(Saved entries)
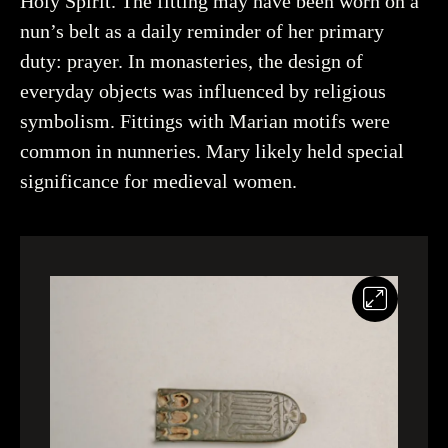
Holy Spirit. The fitting may have been worn on a
nun’s belt as a daily reminder of her primary
More about the object
duty: prayer. In monasteries, the design of
everyday objects was influenced by religious
symbolism. Fittings with Marian motifs were
common in nunneries. Mary likely held special
significance for medieval women.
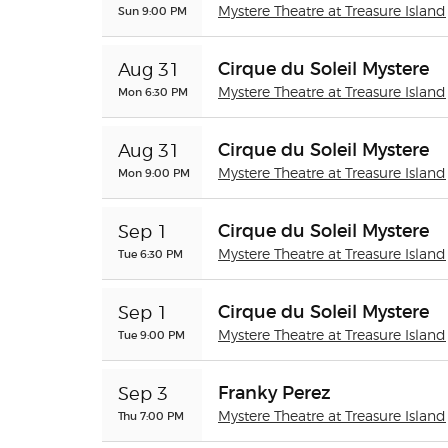
Sun 9:00 PM
Mystere Theatre at Treasure Island
Cirque du Soleil Mystere
Aug 31
Mon 6:30 PM
Mystere Theatre at Treasure Island
Cirque du Soleil Mystere
Aug 31
Mon 9:00 PM
Mystere Theatre at Treasure Island
Cirque du Soleil Mystere
Sep 1
Tue 6:30 PM
Mystere Theatre at Treasure Island
Cirque du Soleil Mystere
Sep 1
Tue 9:00 PM
Mystere Theatre at Treasure Island
Franky Perez
Sep 3
Thu 7:00 PM
Mystere Theatre at Treasure Island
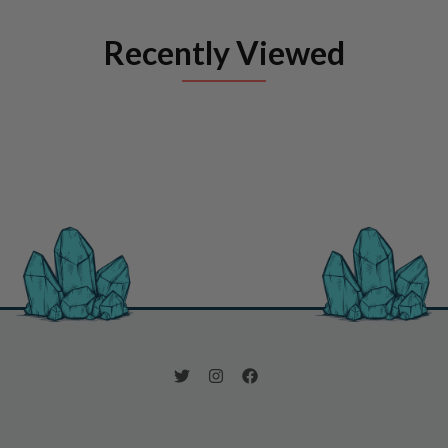
Recently Viewed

→ **TASK INSTRUCTIONS**: Would you print, exactly as they appear, the lines from the line with "Mon 9:00 PM" through the end of the entries above, leaving out the pictures?

→ **EXERCISE RESPONSE**:
Mon 9:00 PM
Mystere Theatre at Treasure Island
Cirque du Soleil Mystere
Sep 1
Tue 6:30 PM
Mystere Theatre at Treasure Island
Cirque du Soleil Mystere
Sep 1
Tue 9:00 PM
Mystere Theatre at Treasure Island
Franky Perez
Sep 3
Thu 7:00 PM
Mystere Theatre at Treasure Island
Recently Viewed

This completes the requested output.